Dataset excerpts |
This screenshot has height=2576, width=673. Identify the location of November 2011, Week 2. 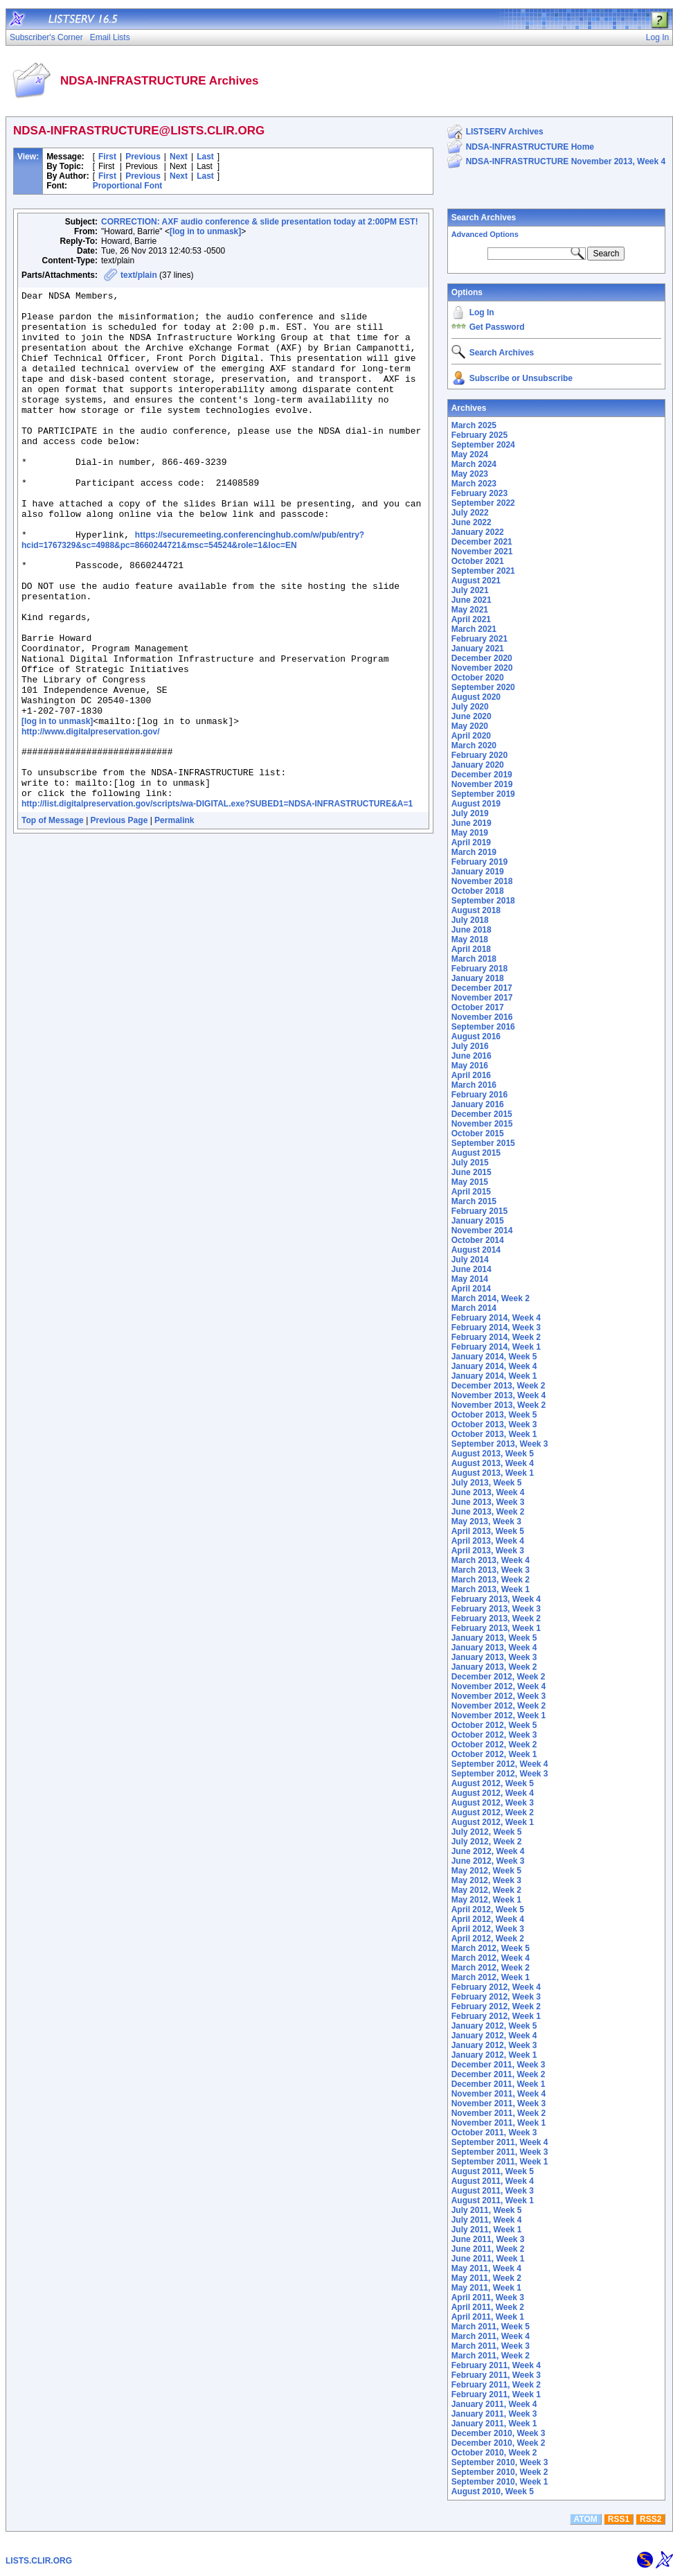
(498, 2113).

* * *

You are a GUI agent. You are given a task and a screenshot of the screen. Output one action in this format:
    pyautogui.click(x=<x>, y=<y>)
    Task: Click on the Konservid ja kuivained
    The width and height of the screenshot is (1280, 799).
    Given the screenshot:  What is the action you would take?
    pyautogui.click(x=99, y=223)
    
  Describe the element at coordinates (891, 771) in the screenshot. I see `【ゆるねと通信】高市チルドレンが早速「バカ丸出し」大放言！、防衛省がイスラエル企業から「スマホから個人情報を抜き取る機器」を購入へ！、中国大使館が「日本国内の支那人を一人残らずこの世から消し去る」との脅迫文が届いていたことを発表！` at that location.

==

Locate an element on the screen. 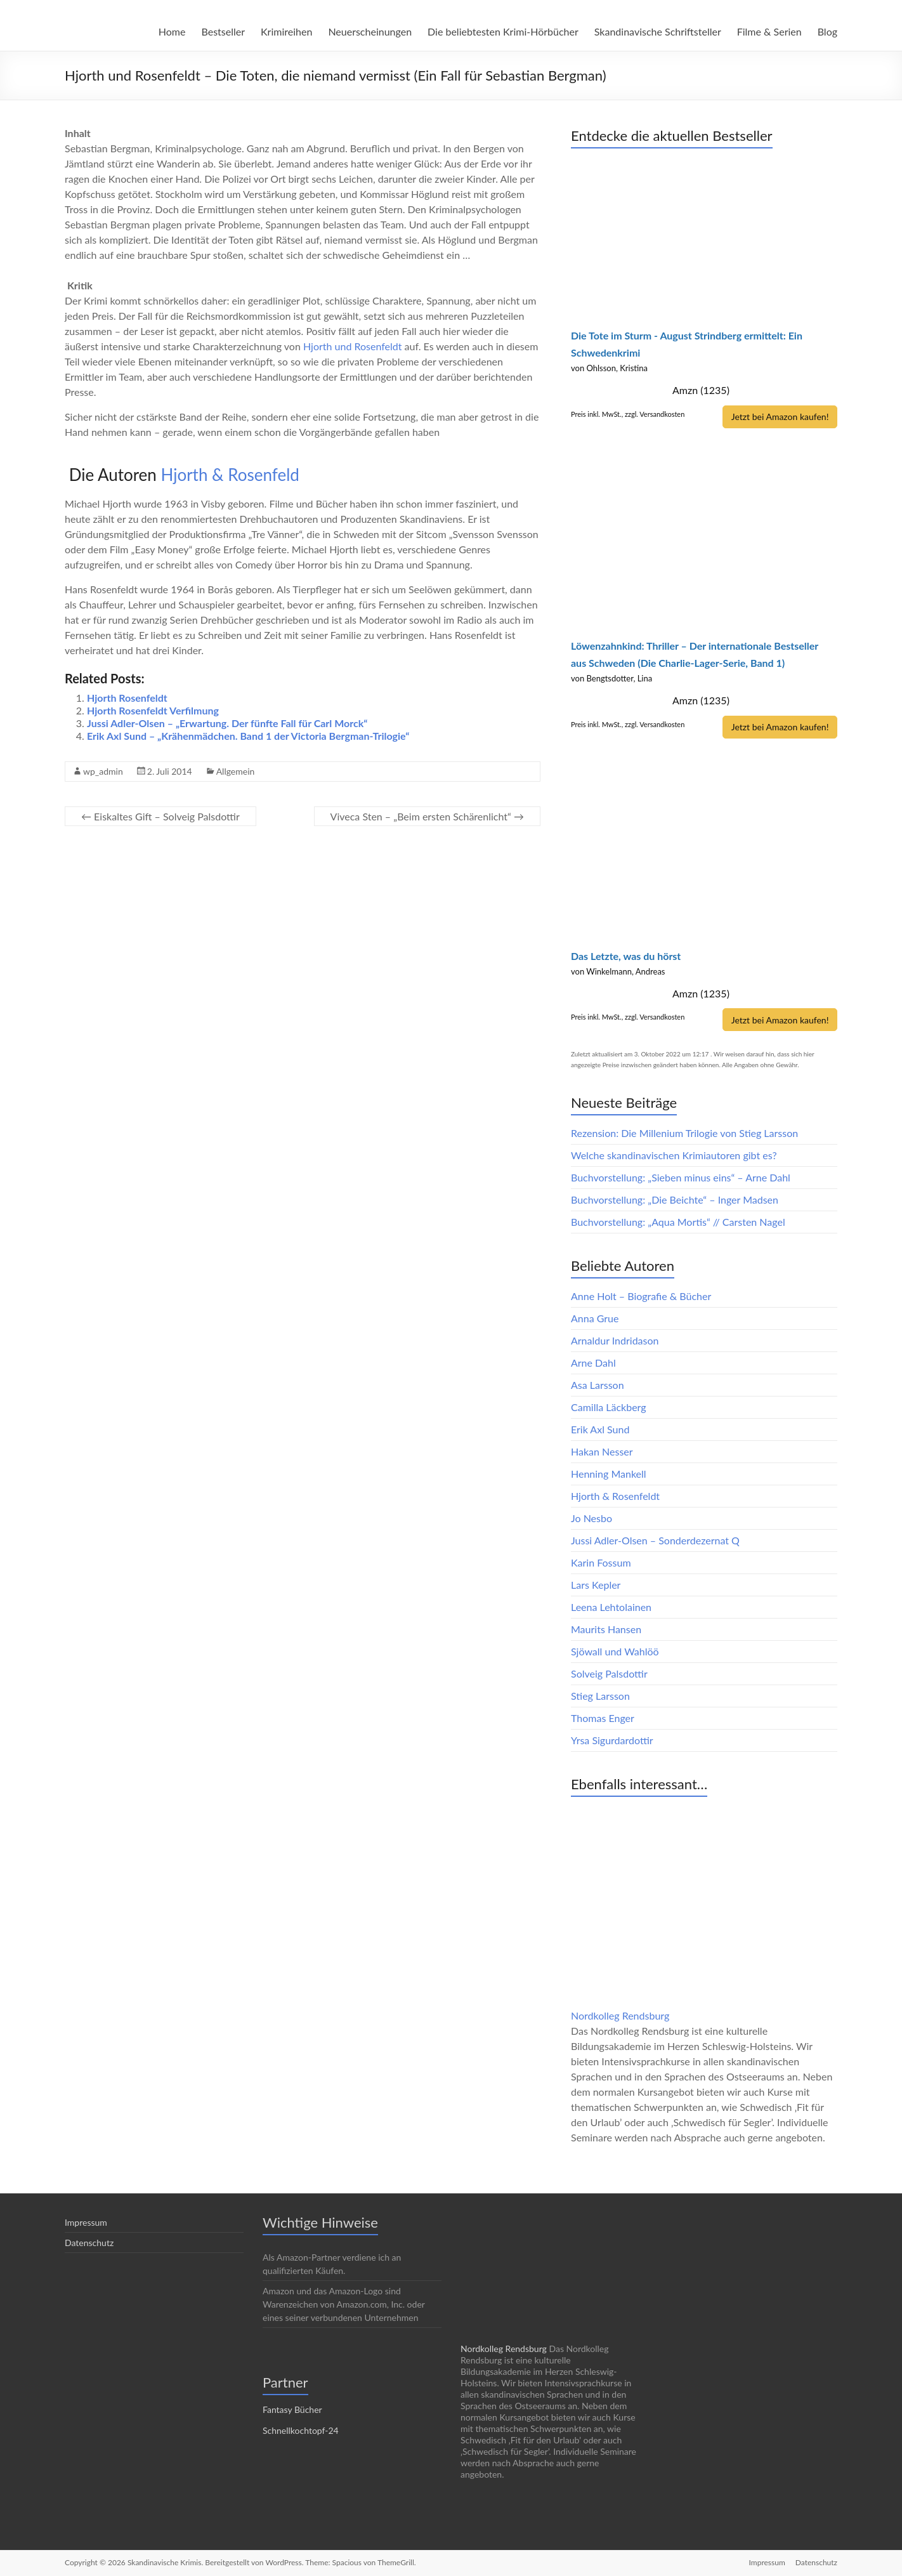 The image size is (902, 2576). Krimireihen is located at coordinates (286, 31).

Goal of the exercise | For the material above, reproduce exactly the lines from the line with "pyautogui.click(x=<x>, y=<y>)" to the line with "The width and", inclusive, and exclude all others.

Completed exercise |
    pyautogui.click(x=<x>, y=<y>)
    Task: Click on the Konservid ja kuivained
    The width and height of the screenshot is (1280, 799).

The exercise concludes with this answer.